- **Data to examine**

•••••

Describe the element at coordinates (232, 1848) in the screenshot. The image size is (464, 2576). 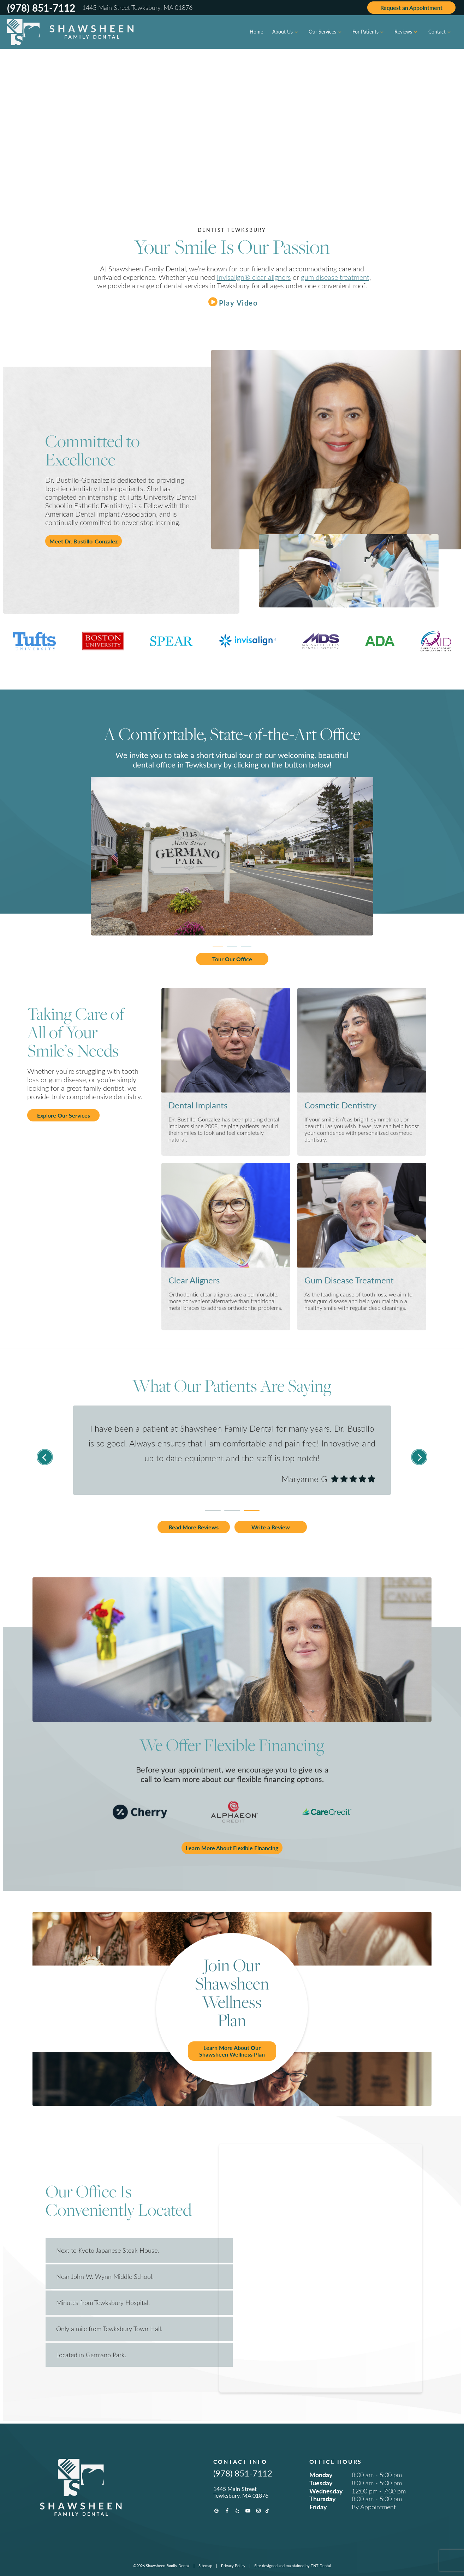
I see `Learn More About Flexible Financing` at that location.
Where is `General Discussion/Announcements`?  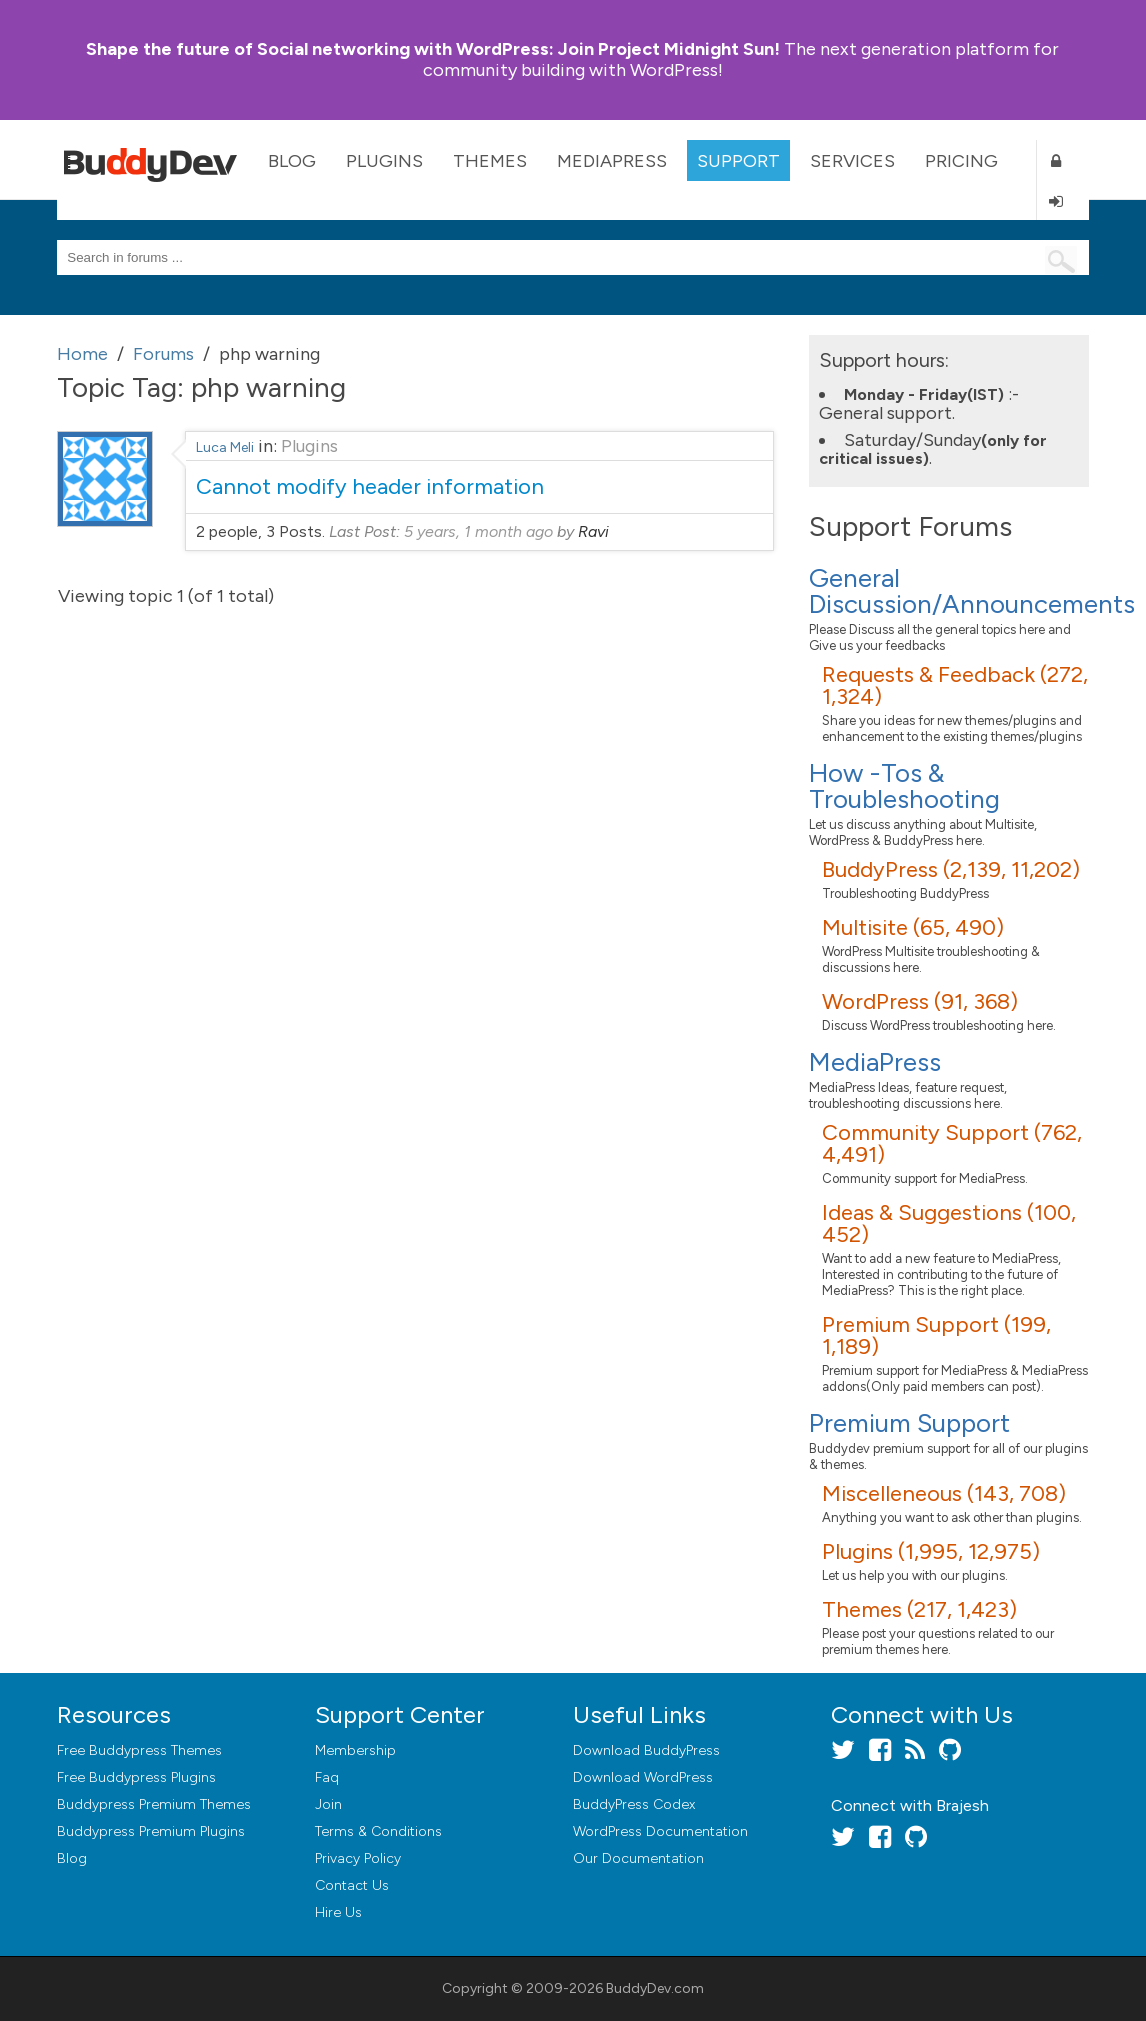
General Discussion/Announcements is located at coordinates (972, 591).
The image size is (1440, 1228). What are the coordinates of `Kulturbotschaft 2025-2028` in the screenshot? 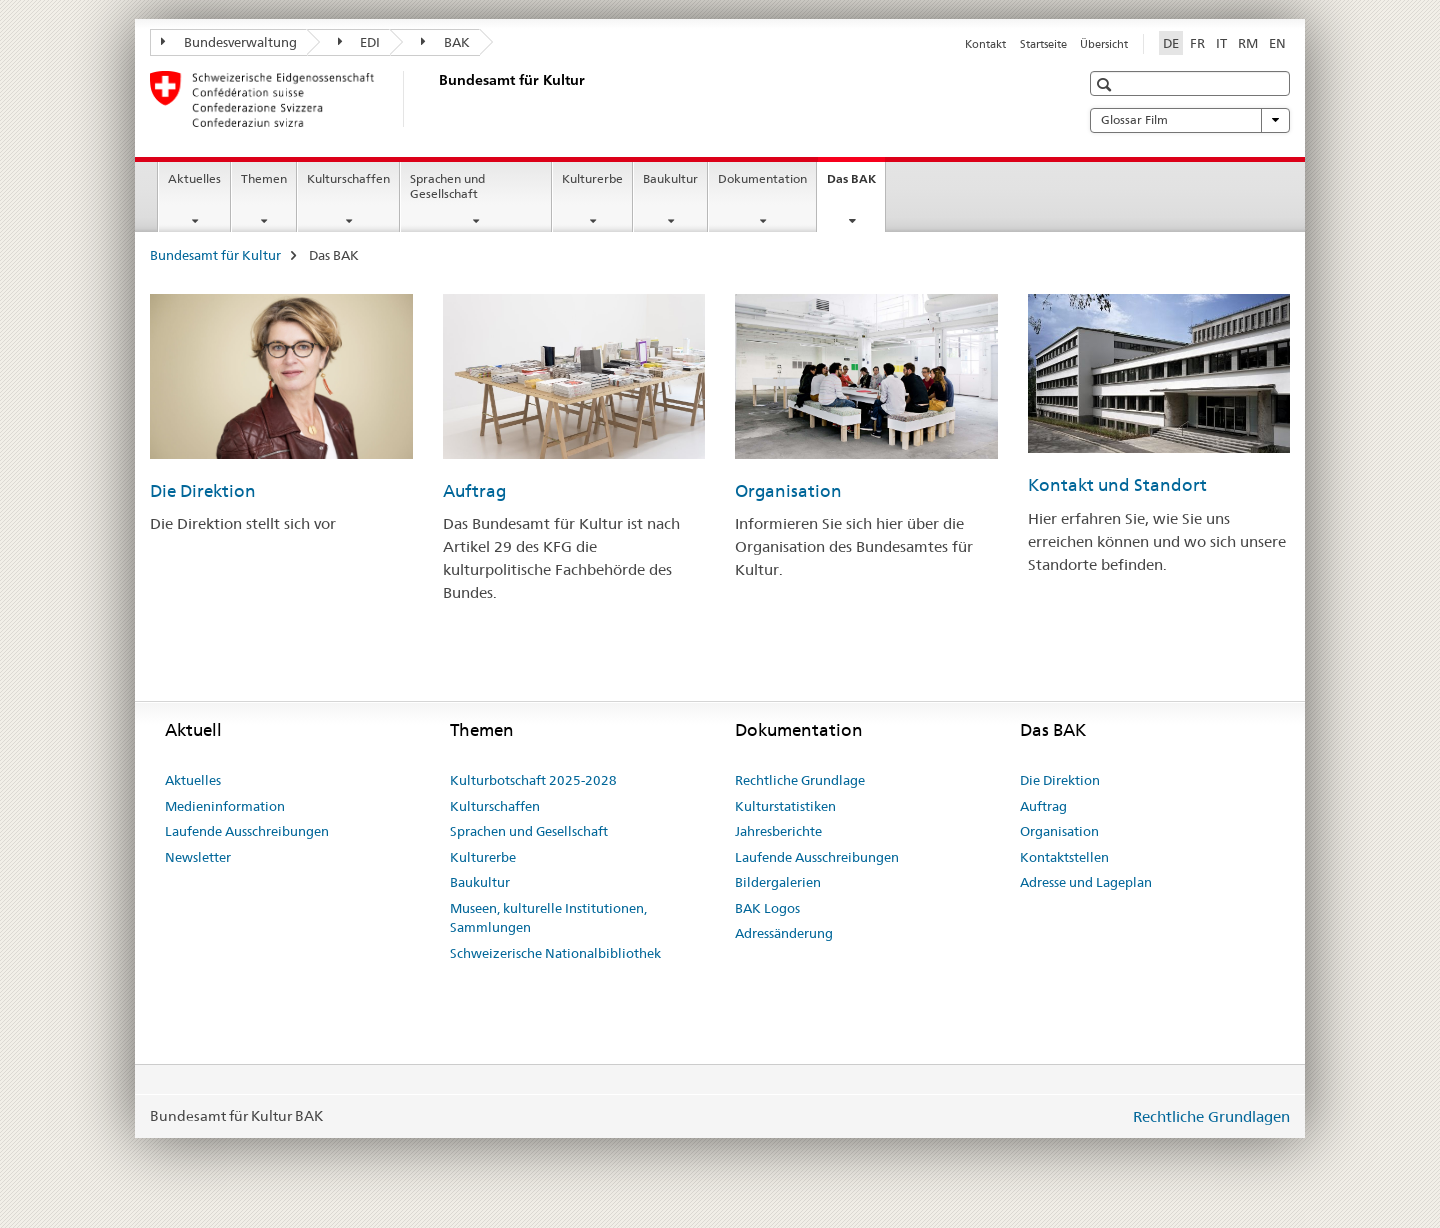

•••••

- **Your objective**
Could you write out all the records exactly, without the pictures?

- **Result of this task**
Describe the element at coordinates (232, 1848) in the screenshot. The image size is (464, 2576). 
I see `Learn More About Flexible Financing` at that location.
Where is `General Discussion/Announcements`?  
General Discussion/Announcements is located at coordinates (972, 591).
The image size is (1440, 1228). What are the coordinates of `Kulturbotschaft 2025-2028` in the screenshot? 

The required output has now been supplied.